Tq is the average runtime for 10,000 random queries. From table 2, it can be construed that our algorithm performed relatively better on four different networks. It ran 10 times faster than CDZ especially on DBLP and roadNet networks. Moreover, the approximation for the shortest path is more accurate on Email-Enron and itdk0304_rlinks, compared with CDZ on DBLP and roadNet.
Table 3 shows results from LCA, LBFS, and our algorithm. It can be seen from
Table 3 that our algorithm outperforms LBFS in terms of efficiency and accuracy. In DBLP and roadNet, our algorithm ran twice as fast as LBFS. Compared with LCA, our algorithm approximates more accurately but with a slightly higher runtime. Moreover, parallelization improved the runtime by about 15% compared with the latter which computed shortest paths sequentially.
From our experiments, we deduced that threshold
t affects the efficiency and accuracy of our algorithm.

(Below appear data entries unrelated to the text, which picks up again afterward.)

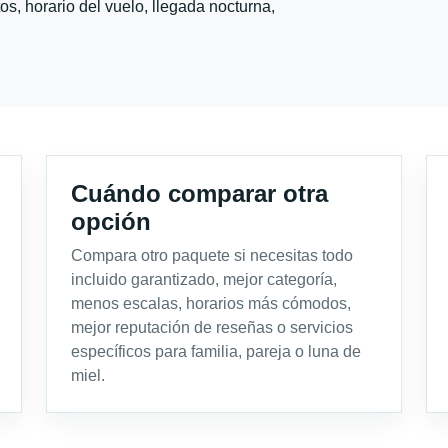
s, horario del vuelo, llegada nocturna,
Cuándo comparar otra
opción
Compara otro paquete si necesitas todo
incluido garantizado, mejor categoría,
menos escalas, horarios más cómodos,
mejor reputación de reseñas o servicios
específicos para familia, pareja o luna de
miel.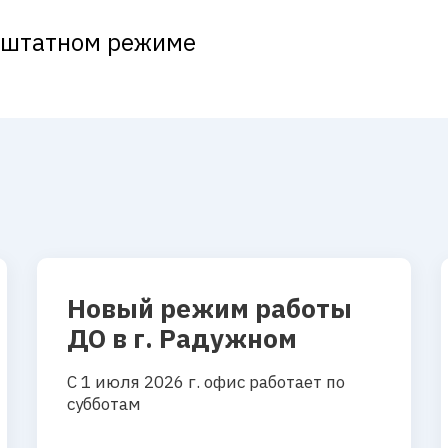
в штатном режиме
Новый режим работы
ДО в г. Радужном
С 1 июля 2026 г. офис работает по
субботам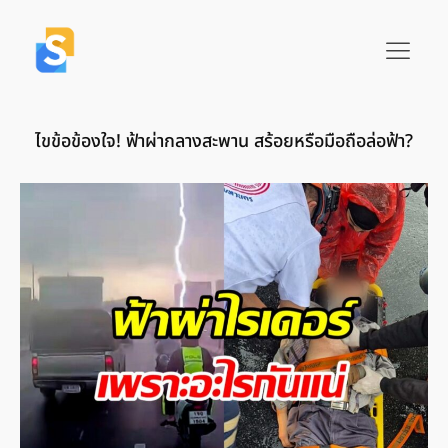
ไขข้อข้องใจ! ฟ้าผ่ากลางสะพาน สร้อยหรือมือถือล่อฟ้า?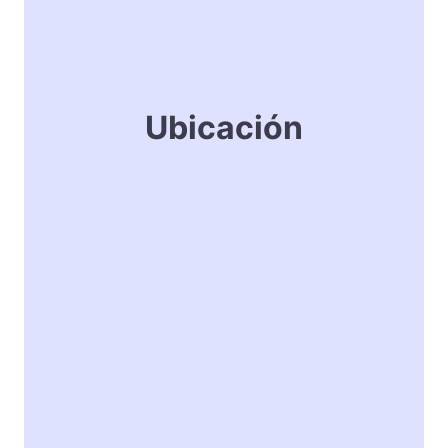
Ubicación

Table 4 shows the influence of threshold
t. From
Table 4, it can be seen that runtime increases and path ratio decreases when threshold is increased. When there are more nodes at the top level network, approximation is more accurate but requires more time for Dijkstra’s algorithm. When
t increases from 40 to 100,
Tq also increases a little, but
p improves significantly. When the threshold value increases from 100 to 180,
Tq increases sharply, but
p remains nearly constant. We therefore set the threshold value at 100 in order to obtain a good trade-off.
7. Conclusions
Based on hierarchical networks, we propose a parallel approximate shortest path algorithm which is efficient and maintains high approximation accuracy on large scale networks. The algorithm condenses central nodes and their neighbors into super nodes to iteratively construct higher level networks until the scale of the top level meets a set threshold value. The algorithm approximates the distances of the shortest paths in the original network by means of super nodes in the higher-level network. The performance of our algorithm was tested on four real networks. Results from our tests show that our algorithm has a runtime per query within a few milliseconds and at the same time delivers high accuracy on large scale networks. Compared with other algorithms, our algorithm runs twice as fast as LBFS and over 10 times faster than CDZ.
The proposed algorithm mainly focuses on undirected and unweighted networks. In the future, we seek to focus on directed and weighted networks by exploring the approximate distance between a node and its central node based on hierarchical networks. We will also consider an adaptive algorithm for dynamic networks.